SOURCE MATERIAL:
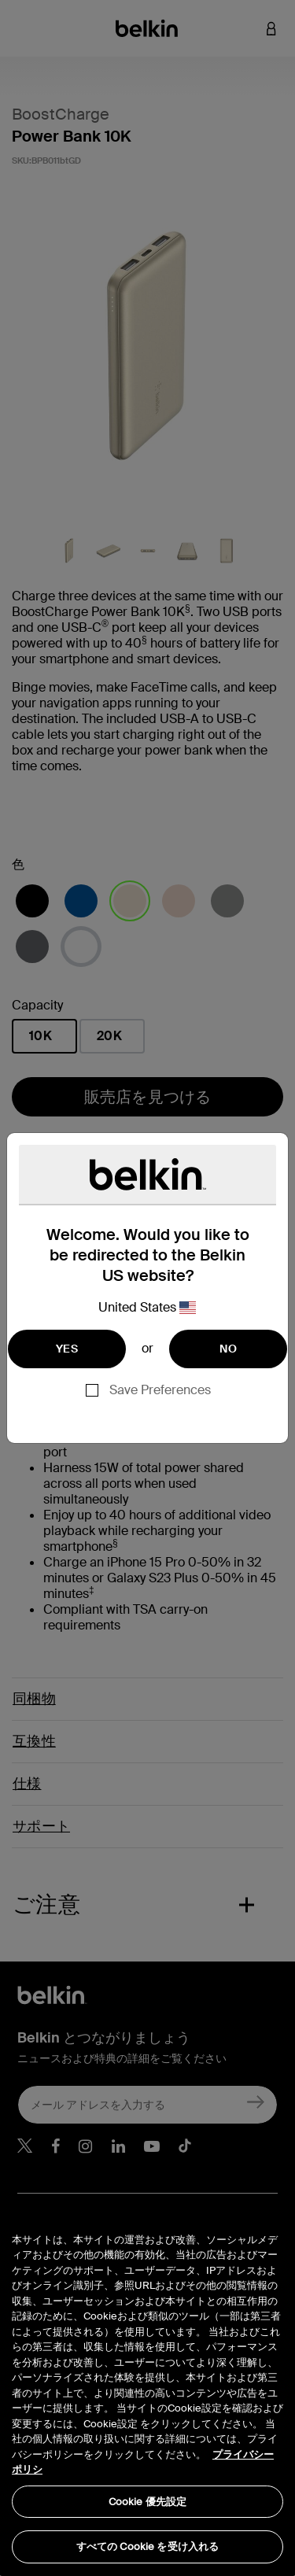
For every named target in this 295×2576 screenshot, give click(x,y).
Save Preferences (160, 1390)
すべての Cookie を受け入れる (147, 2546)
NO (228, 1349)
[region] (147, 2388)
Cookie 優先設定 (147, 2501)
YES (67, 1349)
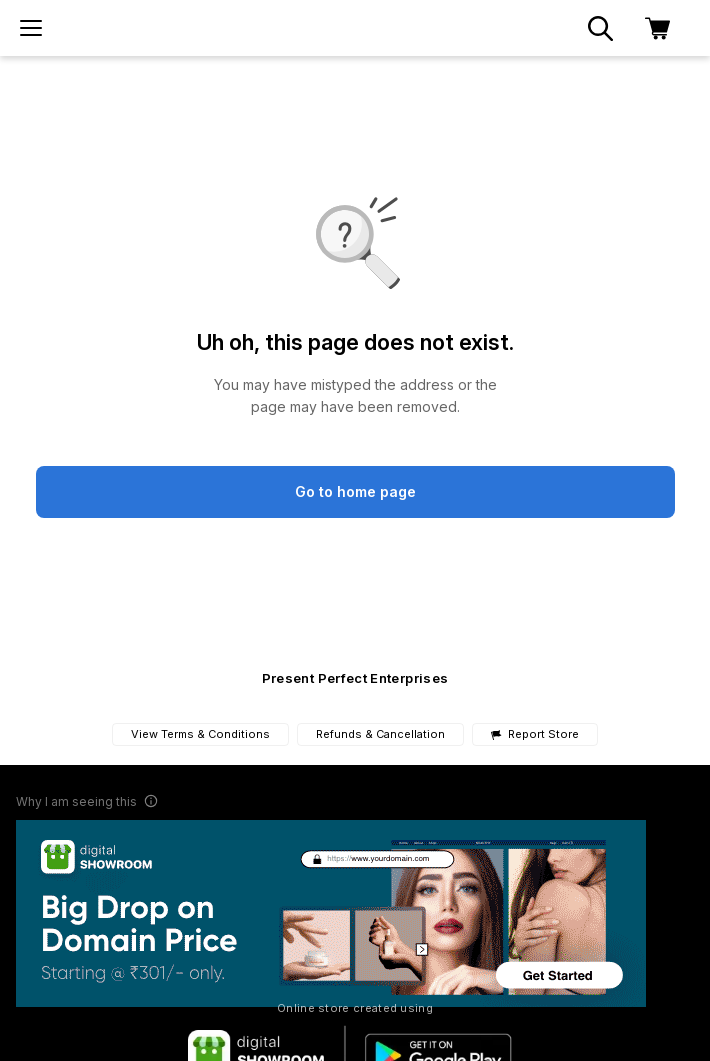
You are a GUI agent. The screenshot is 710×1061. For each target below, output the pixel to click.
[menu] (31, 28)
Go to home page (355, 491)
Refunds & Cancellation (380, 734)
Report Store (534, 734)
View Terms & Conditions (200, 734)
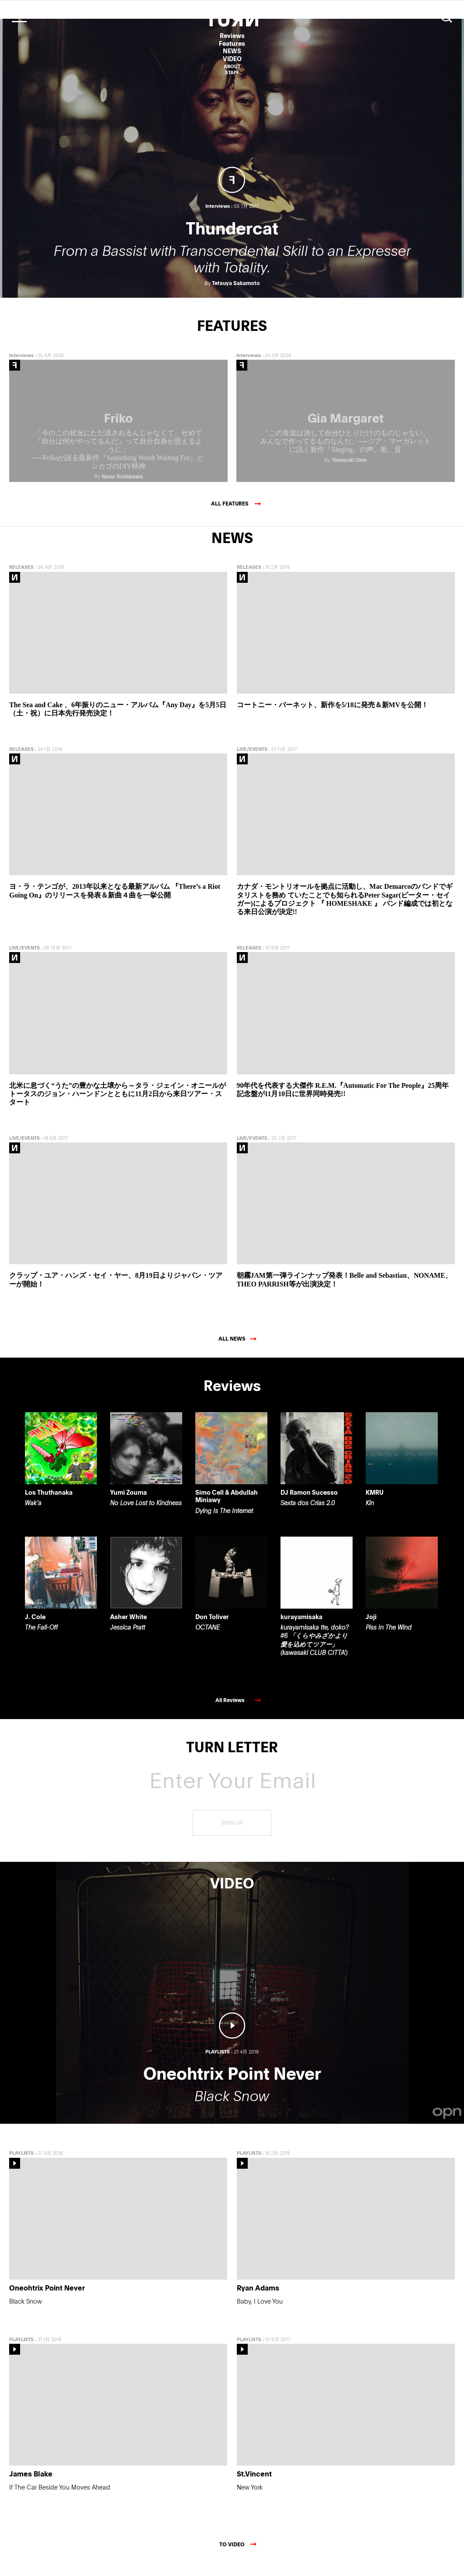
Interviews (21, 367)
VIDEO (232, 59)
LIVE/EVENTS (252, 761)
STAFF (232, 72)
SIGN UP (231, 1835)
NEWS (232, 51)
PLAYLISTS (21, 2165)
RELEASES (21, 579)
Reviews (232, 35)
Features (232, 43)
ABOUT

---

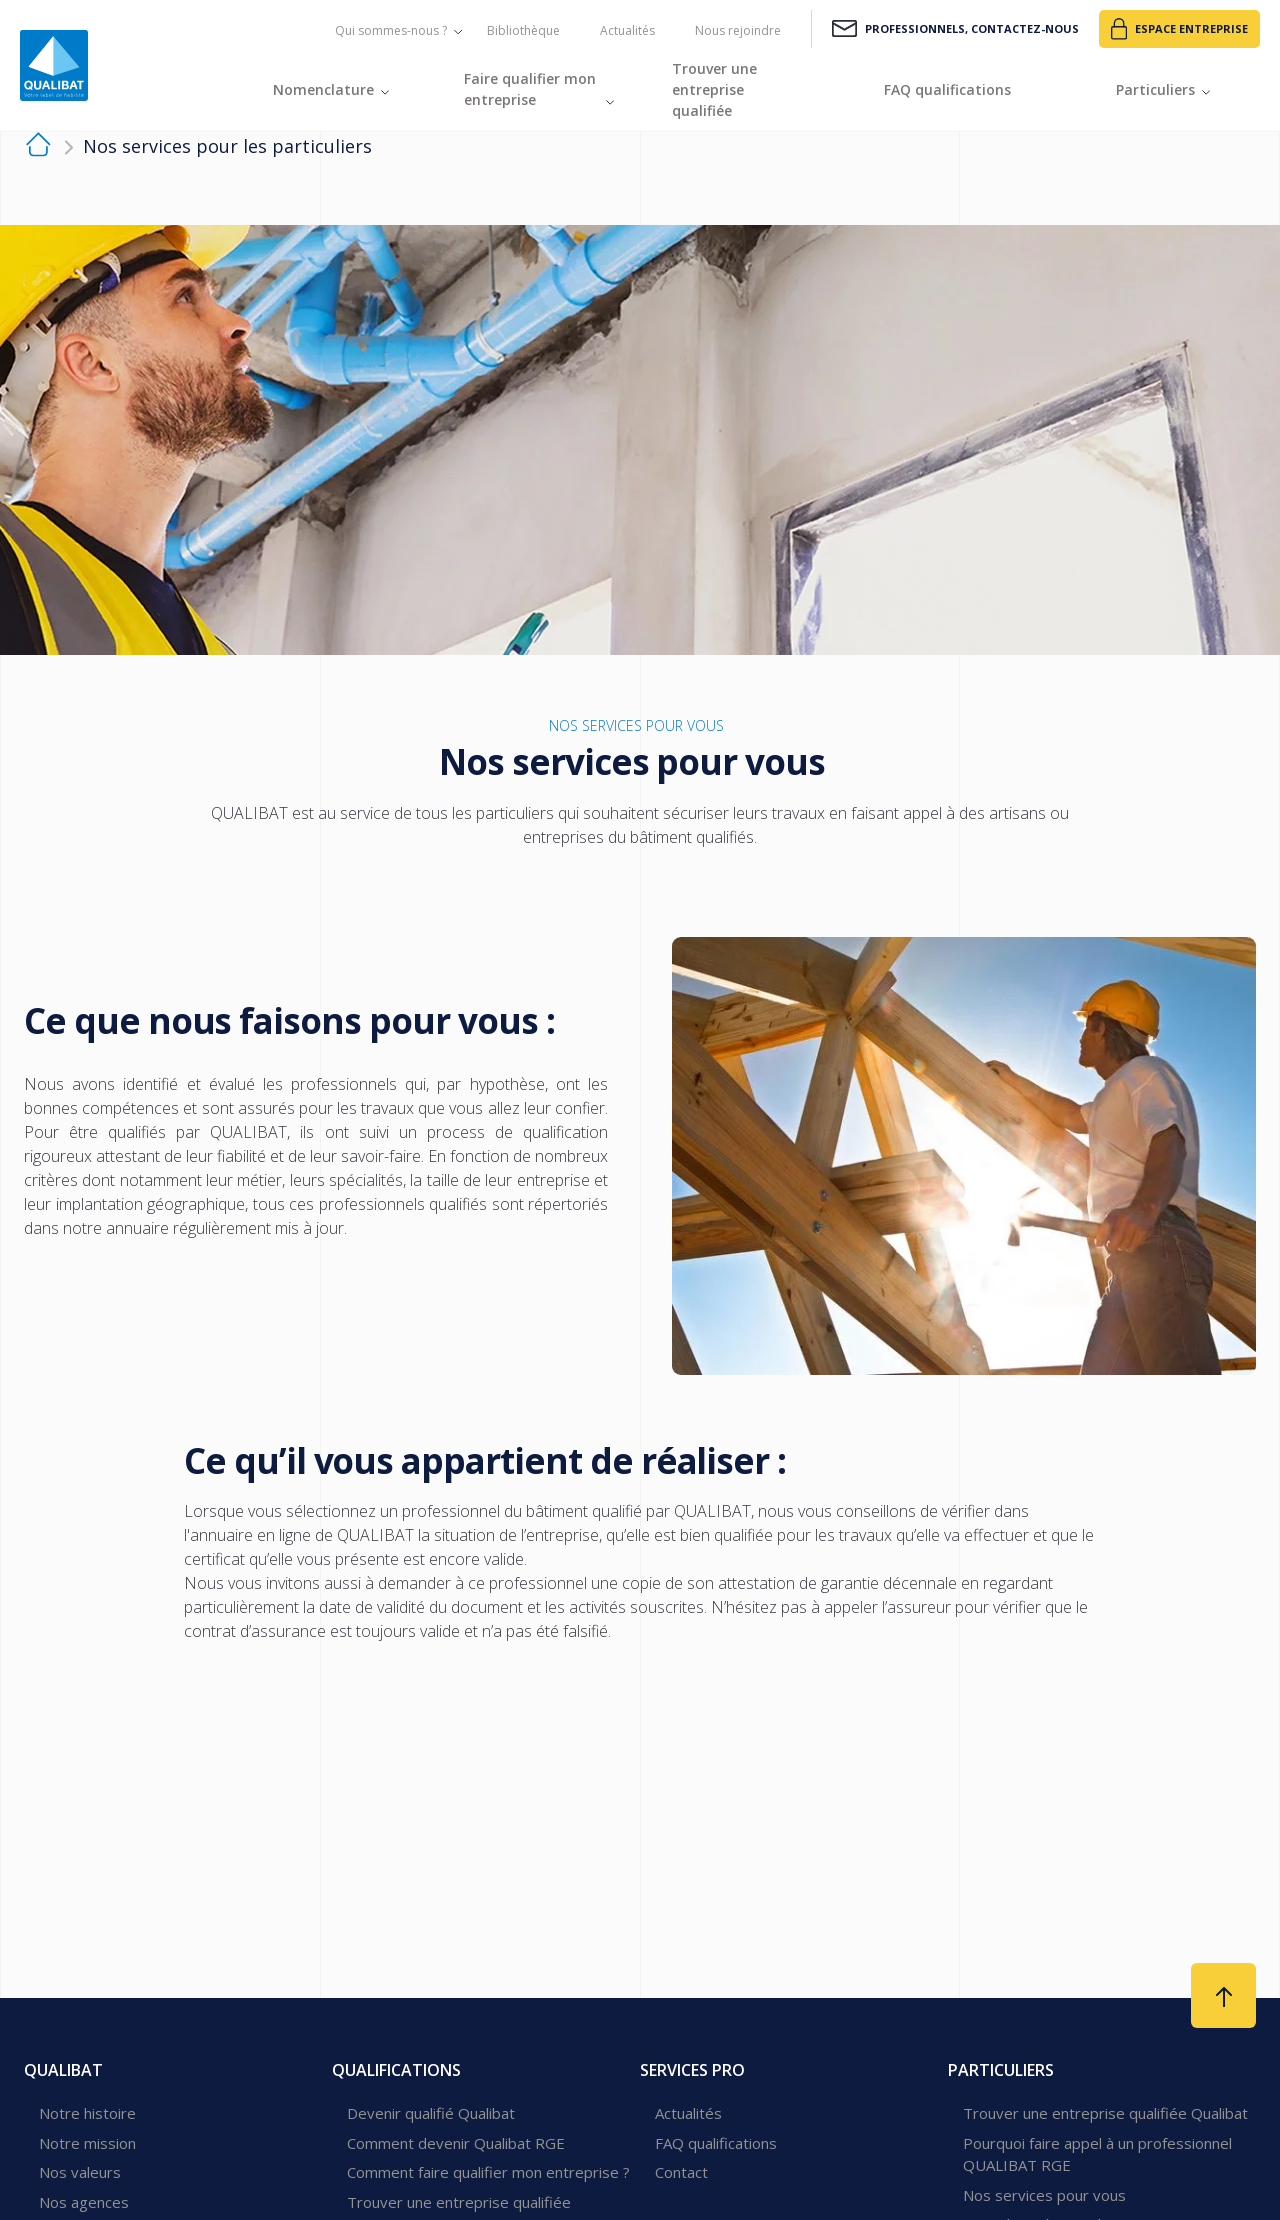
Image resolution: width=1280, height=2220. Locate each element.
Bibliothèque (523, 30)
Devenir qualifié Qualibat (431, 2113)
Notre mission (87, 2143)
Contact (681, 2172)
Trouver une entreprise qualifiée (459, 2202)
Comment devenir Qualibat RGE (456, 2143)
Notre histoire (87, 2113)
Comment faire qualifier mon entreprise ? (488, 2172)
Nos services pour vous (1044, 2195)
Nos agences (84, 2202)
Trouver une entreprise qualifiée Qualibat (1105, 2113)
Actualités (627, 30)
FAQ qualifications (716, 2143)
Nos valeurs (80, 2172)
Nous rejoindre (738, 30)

EXERCISE DETAILS:
Print exactly, with no pictures, the lines above from the one that holds "YES (67, 1349)" through the one that holds "NEWS (232, 51)", both of them included.

PROBLEM SOLUTION:
YES (67, 1349)
You are a GUI agent. The screenshot is 710×1061. For each target below, output the pixel to click.
[menu] (31, 28)
Go to home page (355, 491)
Refunds & Cancellation (380, 734)
Report Store (534, 734)
View Terms & Conditions (200, 734)
Interviews (21, 367)
VIDEO (232, 59)
LIVE/EVENTS (252, 761)
STAFF (232, 72)
SIGN UP (231, 1835)
NEWS (232, 51)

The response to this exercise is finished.